お龍の再婚時期は、明治18(1885)年となっている本が多いのですが、実際には明治8(1875)年に西村松兵衛と入籍したようです。原本を確認したわけではありませんが、戸籍が資料として紹介されているようなので、信ぴょう性は高いと思われます。一方で、入籍が明治8年というだけで、それ以前から結婚していた可能性は否めません。ただし、龍馬が死んだ直後のお龍は、長州の三吉慎蔵宅や、高知の龍馬の実家、妹・君枝の嫁ぎ先である菅野覚兵衛宅などを転々としていたので、龍馬がなくなった直後に再婚したということはありません。

お龍の再婚相手である西村松兵衛は、近江の蒲生郡金田村に弘化3(1846)年生まれ、お龍より5歳年下でした。お龍とは明治7,8年に知り合ったという説もあれば、寺田屋に出入りしていたころに知り合ったという説もあり、はっきりしません。お龍の母と松兵衛の母が知人同士であったという説もありますが、これも確かではありません。また、松兵衛は横須賀に出ますが、横須賀海軍の御用商人であったという説もありますが、これも確証はありません。

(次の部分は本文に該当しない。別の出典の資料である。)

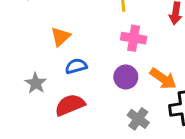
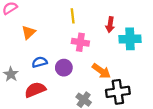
orange triangle: (61, 37) -> (29, 32), moved
purple circle: (126, 77) -> (64, 68), moved

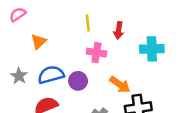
red arrow: (110, 25) -> (119, 30), moved
blue semicircle: (40, 62) -> (51, 75), size x1.5
gray star: (11, 74) -> (19, 76), moved

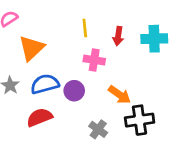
orange triangle: (39, 41) -> (31, 48), size x1.5
cyan cross: (152, 49) -> (154, 39), moved

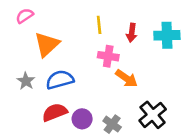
purple circle: (74, 91) -> (82, 119), moved
orange arrow: (120, 95) -> (126, 78), moved
black cross: (140, 120) -> (153, 115), turned -32

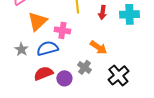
pink cross: (108, 56) -> (62, 30), moved
gray cross: (112, 124) -> (84, 67), moved

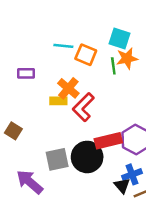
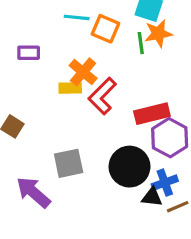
red rectangle: (108, 141) -> (152, 114), moved
black circle: (87, 157) -> (130, 167), moved
black triangle: (122, 186) -> (152, 197), turned -42

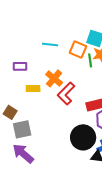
orange square: (105, 29) -> (78, 49), moved
yellow rectangle: (70, 88) -> (33, 88), moved
gray square: (69, 163) -> (22, 129), moved

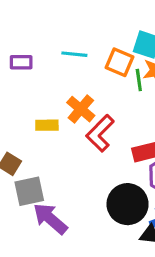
purple rectangle: (20, 66) -> (21, 62), moved
purple arrow: (23, 153) -> (50, 219), moved

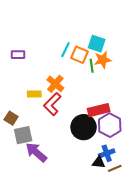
cyan line: (74, 54) -> (65, 50), moved, turned -70
red L-shape: (100, 133) -> (52, 104), moved
black circle: (128, 204) -> (84, 127), moved

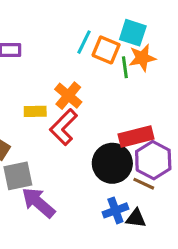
blue cross: (107, 153) -> (115, 210), moved
brown line: (115, 168) -> (144, 184), moved, turned 48

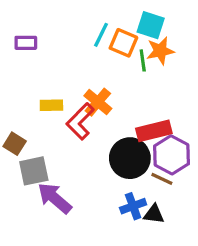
orange cross: (68, 96) -> (98, 102), moved

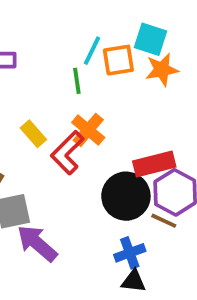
orange square: (123, 43) -> (118, 60), turned -32
green line: (143, 60) -> (77, 81), moved
yellow rectangle: (51, 105) -> (33, 134), turned 50
black triangle: (154, 214) -> (134, 281), moved

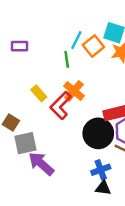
orange square: (118, 60) -> (93, 46), turned -30

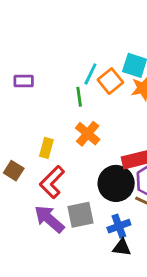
yellow rectangle: (39, 93) -> (46, 148), moved, turned 56
red L-shape: (61, 105) -> (52, 182), moved
gray square: (25, 143) -> (81, 215), moved

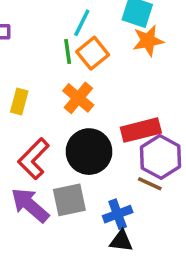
orange square: (110, 81) -> (93, 53), moved
yellow rectangle: (46, 148) -> (19, 101), moved
black circle: (116, 183) -> (89, 152), moved

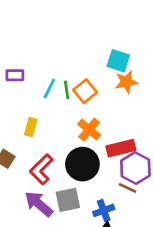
cyan line: (82, 23) -> (49, 89), moved
orange cross: (78, 98) -> (89, 130), moved

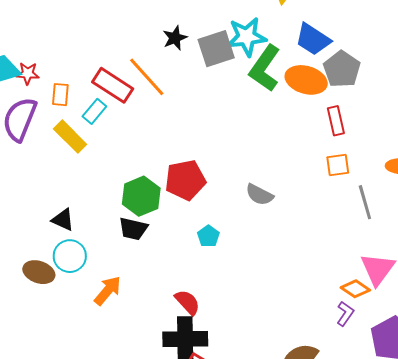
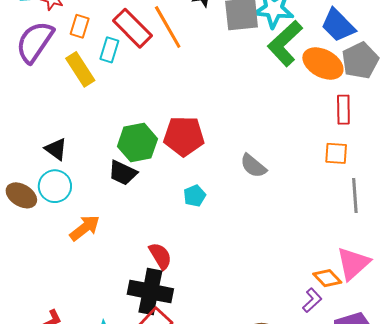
cyan rectangle: (94, 111) -> (109, 50), turned -35

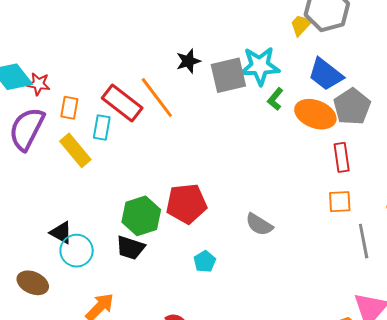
green L-shape: (285, 43) -> (275, 99), size x0.5
cyan circle: (55, 186) -> (77, 251), moved

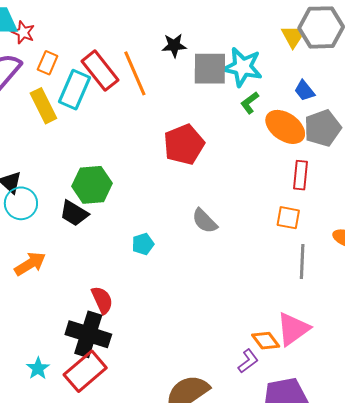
yellow trapezoid: (301, 25) -> (292, 37), turned 95
blue trapezoid: (326, 74) -> (304, 91), size x0.6
cyan rectangle: (102, 127) -> (74, 90), size x1.5
red pentagon: (186, 204) -> (184, 144), moved, turned -30

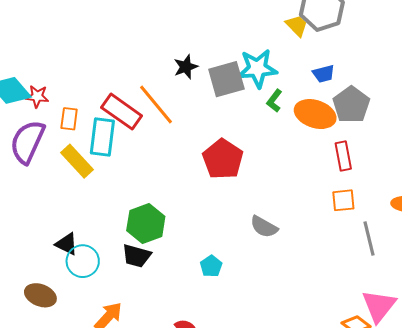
blue trapezoid: (304, 91) -> (323, 74), turned -50

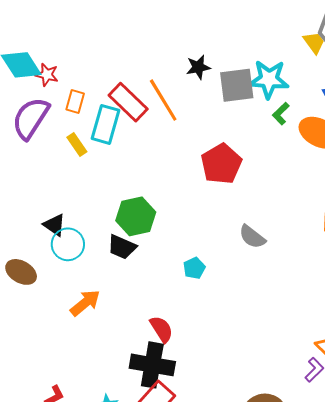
yellow rectangle: (77, 161) -> (77, 145), size x0.7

松兵衛とお龍は、お龍の妹・光枝の子どもを養子として迎えますが、18歳で亡くなったそうです。

宮地佐一郎氏の『龍馬百話』によると松兵衛は「背のすらりと高い、面長の、商人上がりの温厚な人であった。どっちかと言えば無口な方で、お世辞も言わなければ、おべつかも使わない。めったに怒った顔を見せた事がないという男」だったそうです。